Um atentado cometido por um grupo extremista islâmico nesta quarta-feira contra a embaixada dos Estados Unidos em Sanaa, capital do Iêmen, deixou pelo menos 16 mortos, no segundo golpe em seis meses contra um complexo de segurança no país.

AFP |

Entre as vítimas fatais estão seis soldados iemenitas, seis criminosos e quatro civis, incluindo uma cidadã indiana, informou o ministério do Interior iemenita.

Segundo testemunhas, homens armados abriram fogo contra policiais que estavam em frente ao complexo fortificado da embaixada, antes que um terrorista jogasse um carro-bomba contra o edifício, levantando uma bola de fogo.

Em seguida, a missão diplomática foi alvo de uma série de explosões e disparos de armas.

Um grupo denominado 'Jihad Islâmica no Iêmen' reivindicou o ataque e ameaçou, em um comunicado, realizar atentados similares contra as representações da Grã-Bretanha, da Arábia Saudita e dos Emirados Árabes Unidos em Sanaa.

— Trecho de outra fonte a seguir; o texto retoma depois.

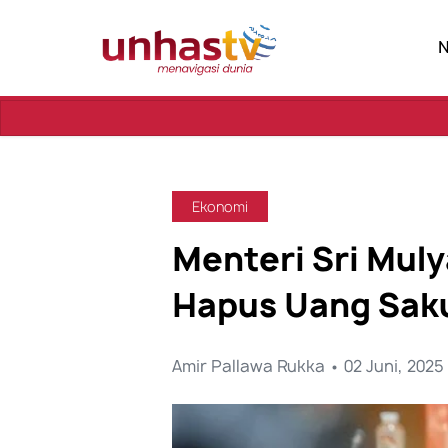
Ekonomi
Menteri Sri Muly
Hapus Uang Saku
Amir Pallawa Rukka • 02 Juni, 2025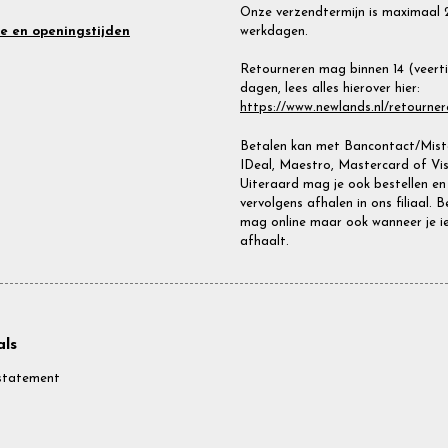
Onze verzendtermijn is maximaal 
werkdagen.
te en openingstijden
Retourneren mag binnen 14 (veert
dagen, lees alles hierover hier:
https://www.newlands.nl/retourner
Betalen kan met Bancontact/Miste
IDeal, Maestro, Mastercard of Vis
Uiteraard mag je ook bestellen en
vervolgens afhalen in ons filiaal. 
mag online maar ook wanneer je i
afhaalt.
ls
statement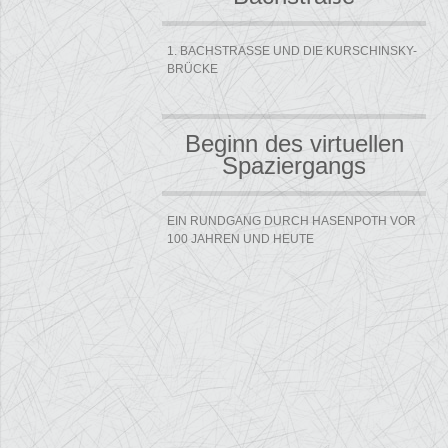
1. BACHSTRASSE UND DIE KURSCHINSKY-B
RÜCKE
Beginn des virtuellen
Spaziergangs
EIN RUNDGANG DURCH HASENPOTH VOR
100 JAHREN UND HEUTE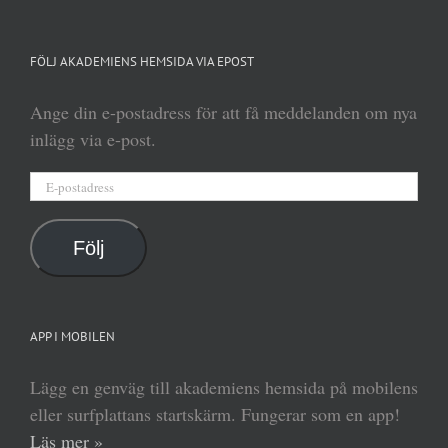
FÖLJ AKADEMIENS HEMSIDA VIA EPOST
Ange din e-postadress för att få meddelanden om nya
inlägg via e-post.
E-
postadress
Följ
APP I MOBILEN
Lägg en genväg till akademiens hemsida på mobilens
eller surfplattans startskärm. Fungerar som en app!
Läs mer »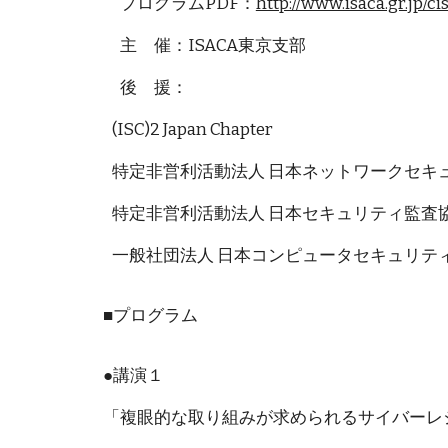
プログラムPDF：
http://www.isaca.gr.jp/
主 催：ISACA東京支部
後 援：
(ISC)2 Japan Chapter
特定非営利活動法人 日本ネットワークセキュ
特定非営利活動法人 日本セキュリティ監査協会 
一般社団法人 日本コンピュータセキュリティ
■プログラム
●講演１
「複眼的な取り組みが求められるサイバーレ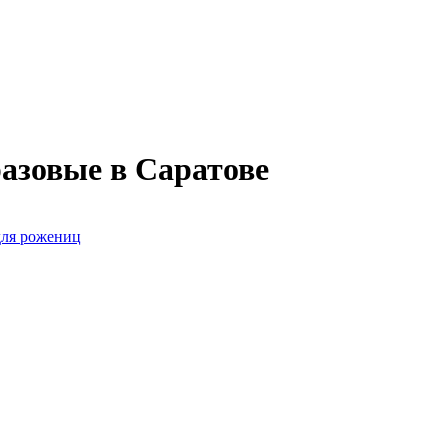
азовые в Саратове
для рожениц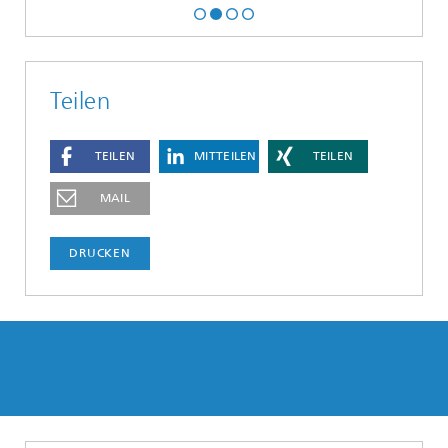
Teilen
TEILEN
MITTEILEN
TEILEN
MAIL
DRUCKEN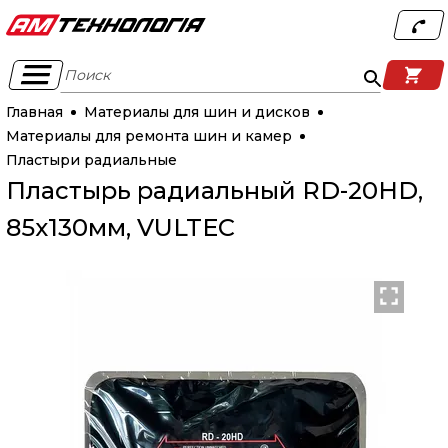
Поиск
Главная
Материалы для шин и дисков
Материалы для ремонта шин и камер
Пластыри радиальные
Пластырь радиальный RD-20HD,
85х130мм, VULTEC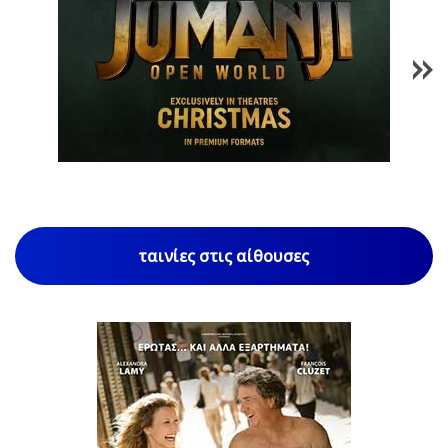
1
/
85
ταινίες στις αίθουσες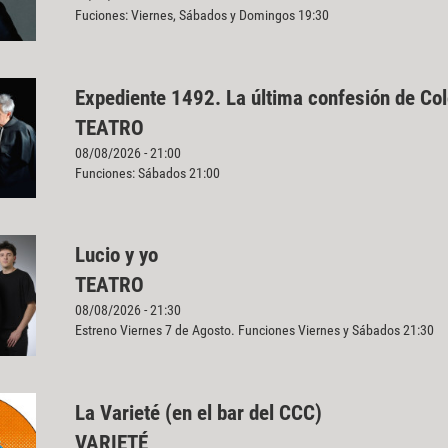
Fuciones: Viernes, Sábados y Domingos 19:30
Expediente 1492. La última confesión de Co
TEATRO
08/08/2026 - 21:00
Funciones: Sábados 21:00
Lucio y yo
TEATRO
08/08/2026 - 21:30
Estreno Viernes 7 de Agosto. Funciones Viernes y Sábados 21:30
La Varieté (en el bar del CCC)
VARIETÉ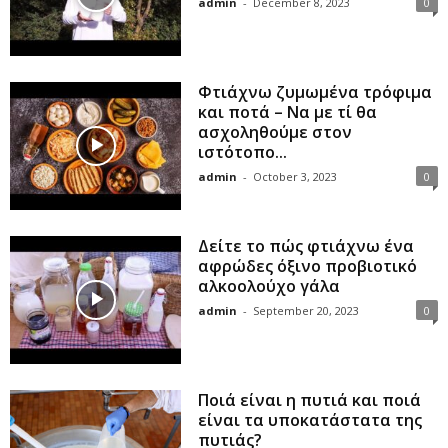
admin
-
December 8, 2023
0
Φτιάχνω ζυμωμένα τρόφιμα
και ποτά – Να με τί θα
ασχοληθούμε στον
ιστότοπο...
admin
-
October 3, 2023
0
Δείτε το πώς φτιάχνω ένα
αφρώδες όξινο προβιοτικό
αλκοολούχο γάλα
admin
-
September 20, 2023
0
Ποιά είναι η πυτιά και ποιά
είναι τα υποκατάστατα της
πυτιάς?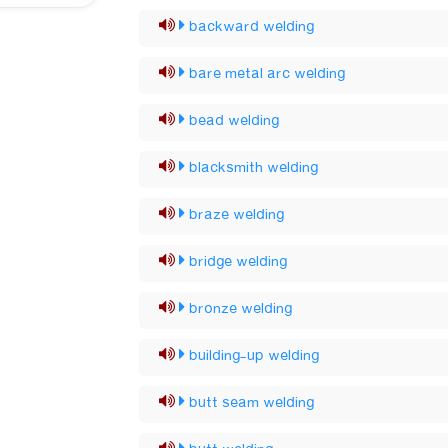
backward welding
bare metal arc welding
bead welding
blacksmith welding
braze welding
bridge welding
bronze welding
building-up welding
butt seam welding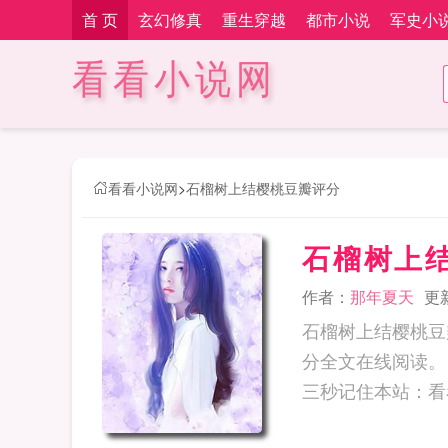
首 页
玄幻修真
重生穿越
都市小说
军史小
看看小说网
看看小说网
>
石榴树上结樱桃豆瓣评分
石榴树上
作者：
那年夏天
更新
石榴树上结樱桃豆
分全文在线阅读。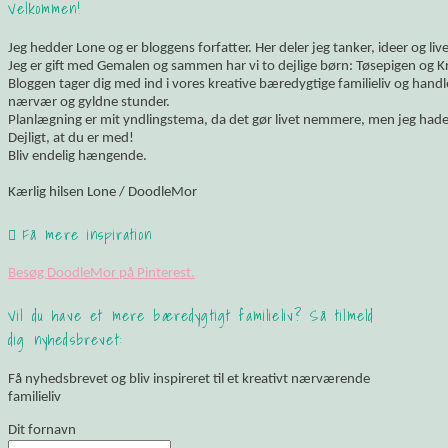
Velkommen!
Jeg hedder Lone og er bloggens forfatter. Her deler jeg tanker, ideer og li
Jeg er gift med Gemalen og sammen har vi to dejlige børn: Tøsepigen og K
Bloggen tager dig med ind i vores kreative bæredygtige familieliv og hand
nærvær og gyldne stunder.
Planlægning er mit yndlingstema, da det gør livet nemmere, men jeg hade
Dejligt, at du er med!
Bliv endelig hængende.
Kærlig hilsen Lone / DoodleMor
Få mere inspiration
Besøg DoodleMor på Pinterest.
Vil du have et mere bæredygtigt familieliv? Så tilmeld
dig nyhedsbrevet:
Få nyhedsbrevet og bliv inspireret til et kreativt nærværende
familieliv
Dit fornavn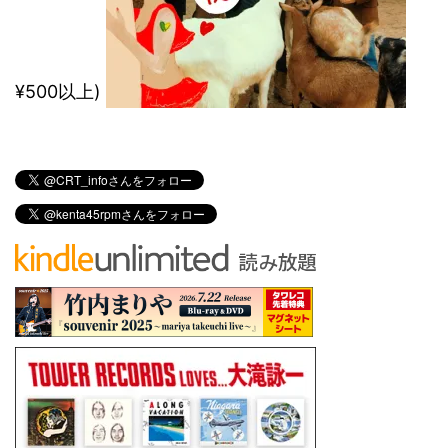
¥500以上)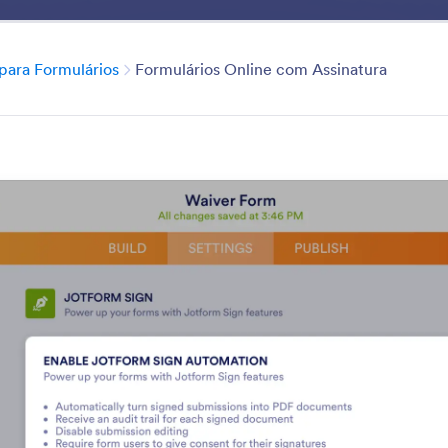
Modelos
Integrações
Produtos
Suporte
Empre
Categoria
ara Formulários
Formulários Online com Assinatura
Advanced Form Option
ios ainda mais longe com nossas Opções Avançadas par
nar suporte multilíngue, criar formulários offline ou tor
s com lógica condicional — Jotform inclui dezenas de p
 aprimorar a maneira como os usuários interagem com s
 os recursos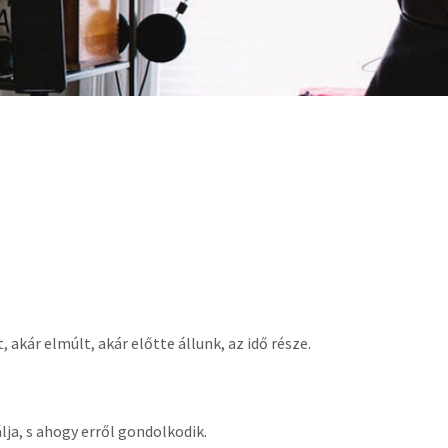
akár elmúlt, akár előtte állunk, az idő része.
lja, s ahogy erről gondolkodik.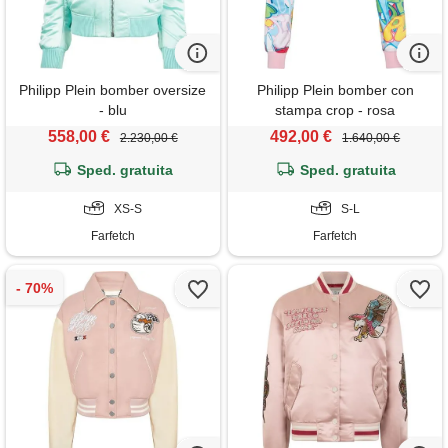
Philipp Plein bomber oversize
Philipp Plein bomber con
- blu
stampa crop - rosa
558,00 €
492,00 €
2.230,00 €
1.640,00 €
Sped. gratuita
Sped. gratuita
XS-S
S-L
Farfetch
Farfetch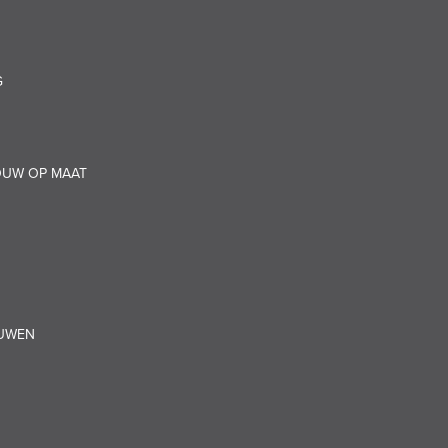
G
OUW OP MAAT
OUWEN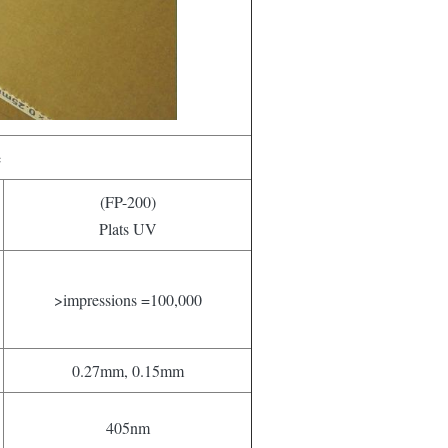
e
(FP-200)
Plats UV
>impressions =100,000
0.27mm, 0.15mm
405nm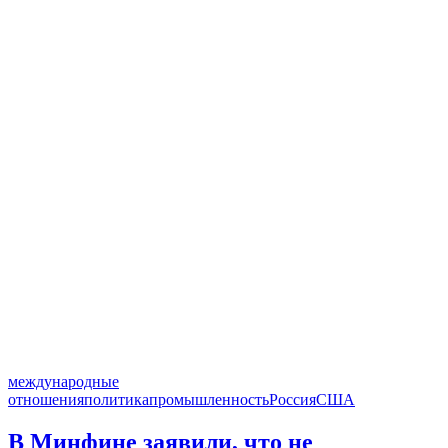
международные
отношения
политика
промышленность
Россия
США
В Минфине заявили, что не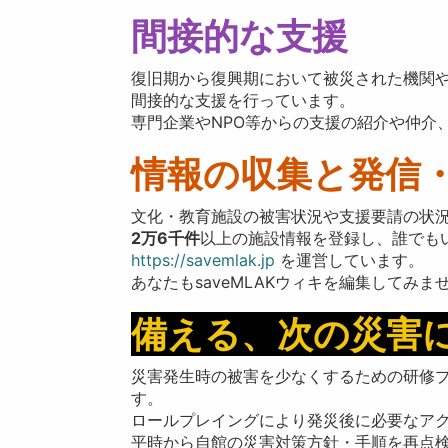
間接的な支援
復旧期から復興期において被災された機関
間接的な支援を行っています。
専門企業やNPO等からの支援の紹介や仲介
情報の収集と発信
文化・教育施設の被害状況や支援要請の状
2万6千件
以上の施設情報を登録し、誰でも
https://savemlak.jp
を運営しています。
あなたもsaveMLAKウィキを編集してみま
備える、次の災害
災害発生時の被害を少なくするための研修プ
す。
ロールプレイングにより発災後に必要なア
平時から自館の災害対策方針・手順を再点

Em um comunicado, a embaixada em Sanaa condenou o que descreveu como um ataque "hediondo" e afirmou que trabalhará com as autoridades do Iêmen para levar os criminosos à justiça.

Também informa que tanto a embaixada como os consulados americanos no país permanecerão fechados por tempo indeterminado.

"As ocorrências de hoje demonstram que os criminosos terroristas não vão hesitar em matar cidadãos inocentes e aqueles encarregados de sua proteção em nome de sua agenda do terror", diz o comunicado.

O britânico Trev Mason, que mora na cidade, contou ao canal americano CNN que ouviu pelo menos três grandes explosões.

"Ouvimos um forte tiroteio. Olhamos pela janela e vimos a primeira explosão, uma bola de fogo muito perto da embaixada dos Estados Unidos", declarou.

"O tiroteio continuou por entre 10 a 15 minutos, seguido de duas grandes explosões", acrescentou.

Depois de um ataque com foguete contra um complexo residencial onde moravam trabalhadores americanos da indústria petroleira em abril, o Departamento de Estado americano ordenou a retirada dos funcionários diplomáticos não essenciais, mas a ordem foi suspensa em agosto.

"Somos muito conscientes de que aqui existe uma ameaça constante e reexaminamos continuamente o estado de nossa segurança", declarou à CNN o porta-voz da embaixada, Ryan Gliha.

Em março, uma estudante e um policial morreram, e 19 pessoas ficaram feridas, em um ataque com foguetes que, segundo a diplomacia americana, tinha como alvo a embaixada.

"Os funcionários da embaixada não estão autorizados a viajar para fora de Sanaa e foram aconselhados a evitar hotéis, restaurantes e áreas turísticas, e a limitar estritamente sua exposição em locais públicos até novo aviso", afirmava uma circular publicada em abril.

Nos últimos anos, os extremistas islâmicos cometeram muitos ataques no Iêmen, terra dos ancestrais do líder da Al-Qaeda, Osama bin Laden, e um dos países mais pobres do mundo.

Em outubro de 2000, o navio de guerra americano "USS Cole" foi atacado no porto de Aden (sul) com um barco carregado com explosivos. O saldo foi de 17 oficiais americanos mortos.

O braço iemenita da Al-Qaeda, batizado de Unidades das Brigadas de Al-Iêmen, também reivindicou ataques fatais contra turistas belgas e espanhóis nos últimos dois anos.

Um grupo que se autodenomina Jihad, sem conexão com a Al-Qaeda, executou atentados contra as tropas oficiais e instalações petroleiras no sul do Iêmen desde 2003.

Em agosto, o governo anunciou a prisão de 30 membros da Al-Qaeda.

Em 12 de agosto, o ministério da Defesa anunciou a morte de um líder local da Al-Qaeda, em confrontos armados que resultaram na morte de dois policiais.